▸ Your goal
Every line from the one containing "nog niet ontdekt, want" down to the last line of the listing below should be restated exactly, and nothing else.

▸ Task inputs
---*---
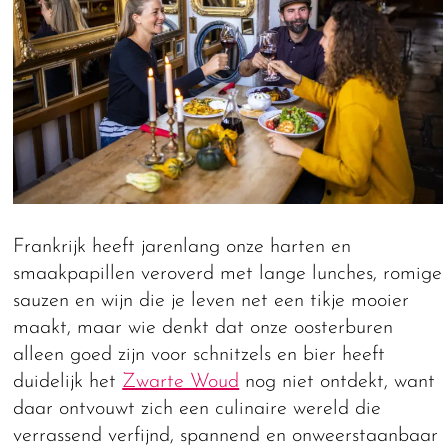
Frankrijk heeft jarenlang onze harten en
smaakpapillen veroverd met lange lunches, romige
sauzen en wijn die je leven net een tikje mooier
maakt, maar wie denkt dat onze oosterburen
alleen goed zijn voor schnitzels en bier heeft
duidelijk het
Zwarte Woud
nog niet ontdekt, want
daar ontvouwt zich een culinaire wereld die
verrassend verfijnd, spannend en onweerstaanbaar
---*---
▸ Exercise answer
nog niet ontdekt, want
daar ontvouwt zich een culinaire wereld die
verrassend verfijnd, spannend en onweerstaanbaar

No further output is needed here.